Self-Represented Litigants at Trial
Referring to the Statement of Principles on Self-represented Litigants and Accused Persons (2006) issued by the Canadian Judicial Council, the Court of Appeal noted that a trial judge has to do whatever is possible to provide a fair and impartial process and prevent an unfair disadvantage to self-represented litigants. Self-represented litigants should not be denied relief on the basis of a minor or easily rectified deficiency in their case.
Trial judges have special duties to self-represented litigants, in terms of acquainting them with courtroom procedure and the rules of evidence.
However, the Court of Appeal stated that there are clear limits to a trial judge’s duty to assist a self-represented litigant. The actuality and the appearance of judicial impartiality must be maintained.
Counsel, as officers of the court, have to assist the trial judge on legally complex topics, including by providing “briefing notes” or statements of law. The trial judge should request such assistance where necessary.
Further, although the right to a jury trial in a civil action is fundamental, it is not absolute and must sometimes yield to practicality. In exercising his or her discretion to discharge the jury, a trial judge may consider whether the self-represented status of a litigant might unduly complicate or lengthen the trial.
However, in many if not most cases, a trial judge should be able to fairly manage a civil jury trial with a self-represented litigant, with the willing assistance of counsel acting in the best traditions of officers of the court.
In Girao, the Court of Appeal addressed several important issues regarding trials.

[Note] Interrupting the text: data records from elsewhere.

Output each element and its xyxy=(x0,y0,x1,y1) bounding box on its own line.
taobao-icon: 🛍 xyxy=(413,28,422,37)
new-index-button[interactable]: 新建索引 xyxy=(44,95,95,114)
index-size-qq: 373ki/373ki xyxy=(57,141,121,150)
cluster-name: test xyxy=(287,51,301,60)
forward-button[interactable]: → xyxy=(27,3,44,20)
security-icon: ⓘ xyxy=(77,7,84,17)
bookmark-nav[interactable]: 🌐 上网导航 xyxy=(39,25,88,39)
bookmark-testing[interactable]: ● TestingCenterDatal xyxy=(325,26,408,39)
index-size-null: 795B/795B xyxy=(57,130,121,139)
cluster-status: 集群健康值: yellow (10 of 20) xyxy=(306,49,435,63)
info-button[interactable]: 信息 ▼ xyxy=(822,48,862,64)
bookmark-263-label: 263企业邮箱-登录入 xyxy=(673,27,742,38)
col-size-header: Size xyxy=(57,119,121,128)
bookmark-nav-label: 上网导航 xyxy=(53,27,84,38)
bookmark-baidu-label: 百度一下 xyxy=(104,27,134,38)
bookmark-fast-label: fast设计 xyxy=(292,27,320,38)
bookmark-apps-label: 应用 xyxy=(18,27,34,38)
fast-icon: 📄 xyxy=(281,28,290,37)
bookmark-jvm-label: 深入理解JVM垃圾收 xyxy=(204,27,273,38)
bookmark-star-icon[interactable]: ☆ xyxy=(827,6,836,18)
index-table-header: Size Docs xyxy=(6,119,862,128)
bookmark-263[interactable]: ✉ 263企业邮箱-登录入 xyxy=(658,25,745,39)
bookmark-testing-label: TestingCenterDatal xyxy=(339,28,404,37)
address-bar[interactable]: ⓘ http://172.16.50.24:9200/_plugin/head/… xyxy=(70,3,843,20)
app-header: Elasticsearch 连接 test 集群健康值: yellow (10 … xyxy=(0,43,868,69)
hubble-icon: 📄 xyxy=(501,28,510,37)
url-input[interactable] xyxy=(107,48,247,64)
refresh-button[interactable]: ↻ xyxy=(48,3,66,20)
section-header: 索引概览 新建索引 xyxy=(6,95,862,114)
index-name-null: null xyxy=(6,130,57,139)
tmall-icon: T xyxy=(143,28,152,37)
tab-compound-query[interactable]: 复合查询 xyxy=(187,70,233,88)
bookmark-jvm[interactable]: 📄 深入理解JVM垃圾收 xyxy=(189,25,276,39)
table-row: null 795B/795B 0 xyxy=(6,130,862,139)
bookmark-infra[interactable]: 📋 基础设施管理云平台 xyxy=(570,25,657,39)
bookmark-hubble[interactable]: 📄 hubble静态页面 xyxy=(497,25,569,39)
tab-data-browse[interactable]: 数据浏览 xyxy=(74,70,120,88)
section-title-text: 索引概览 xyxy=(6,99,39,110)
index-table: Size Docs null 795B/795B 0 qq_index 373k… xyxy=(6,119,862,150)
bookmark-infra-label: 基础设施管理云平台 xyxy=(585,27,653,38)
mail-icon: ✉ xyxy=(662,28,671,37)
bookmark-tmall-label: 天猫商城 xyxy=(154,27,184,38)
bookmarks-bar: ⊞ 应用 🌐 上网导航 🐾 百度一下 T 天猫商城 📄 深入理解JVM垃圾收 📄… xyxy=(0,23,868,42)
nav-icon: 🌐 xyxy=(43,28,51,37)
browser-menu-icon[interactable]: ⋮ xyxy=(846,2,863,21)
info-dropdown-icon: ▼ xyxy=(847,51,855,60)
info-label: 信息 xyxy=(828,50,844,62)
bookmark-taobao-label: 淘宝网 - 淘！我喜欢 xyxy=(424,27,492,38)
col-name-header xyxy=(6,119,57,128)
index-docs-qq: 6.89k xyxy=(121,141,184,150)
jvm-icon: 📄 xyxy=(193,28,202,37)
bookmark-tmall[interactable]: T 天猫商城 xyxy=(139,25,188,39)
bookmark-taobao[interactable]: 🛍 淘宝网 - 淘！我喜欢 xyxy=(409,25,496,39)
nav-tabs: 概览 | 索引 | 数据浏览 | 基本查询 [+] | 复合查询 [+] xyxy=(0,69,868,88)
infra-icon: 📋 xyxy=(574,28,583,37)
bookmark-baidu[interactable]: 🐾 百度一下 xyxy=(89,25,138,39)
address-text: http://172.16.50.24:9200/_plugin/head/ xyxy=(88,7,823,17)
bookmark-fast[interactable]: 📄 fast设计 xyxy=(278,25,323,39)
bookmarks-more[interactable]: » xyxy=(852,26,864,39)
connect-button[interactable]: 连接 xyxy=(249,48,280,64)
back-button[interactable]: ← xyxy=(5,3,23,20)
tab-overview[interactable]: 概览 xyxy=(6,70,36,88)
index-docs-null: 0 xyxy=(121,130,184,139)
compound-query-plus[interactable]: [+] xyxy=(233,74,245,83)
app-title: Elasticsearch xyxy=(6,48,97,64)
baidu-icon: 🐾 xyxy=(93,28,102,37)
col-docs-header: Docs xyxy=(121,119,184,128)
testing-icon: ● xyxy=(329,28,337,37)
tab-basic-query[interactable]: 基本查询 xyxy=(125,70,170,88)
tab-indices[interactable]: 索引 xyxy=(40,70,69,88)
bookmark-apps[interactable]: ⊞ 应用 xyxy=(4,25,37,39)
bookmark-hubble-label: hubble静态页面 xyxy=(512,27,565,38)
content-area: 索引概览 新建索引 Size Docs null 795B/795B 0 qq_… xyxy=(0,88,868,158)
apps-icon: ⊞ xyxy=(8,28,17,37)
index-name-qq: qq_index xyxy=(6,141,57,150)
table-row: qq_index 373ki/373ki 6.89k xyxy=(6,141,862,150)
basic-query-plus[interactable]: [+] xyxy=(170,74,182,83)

The key points are:
· Counsel and the court must have a clear understanding of what use will be made of joint books of documents.

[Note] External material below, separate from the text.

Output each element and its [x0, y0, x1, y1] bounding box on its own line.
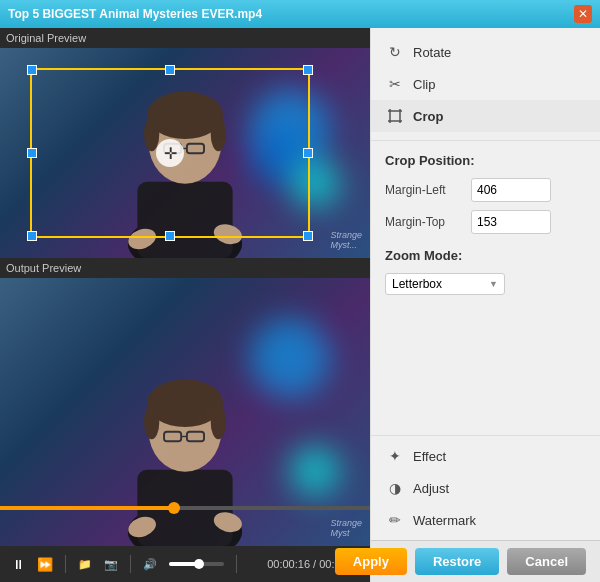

· The court must keep a clear record of all documents introduced at trial, regardless of whether the documents are entered into evidence.
· Section 35 of the Evidence Act is not a proper basis on which to admit opinion evidence.
· Section 52 of the Evidence Act is more expansive than section 35. It permits signed medical reports to be entered for the truth of their contents. The medical practitioner must be made available for cross-examination, if requested by the opposing party.
· If defence counsel wants to introduce evidence of particular accident benefits received by a plaintiff for the purpose of showing misuse of a benefit, failure to mitigate, or lack of motivation to work, the statement of defence must be drafted with particularity, and counsel must be able to show that there is an air of reality to the argument in a voir dire. The details of the totality of an accident benefits settlement will rarely be admissible.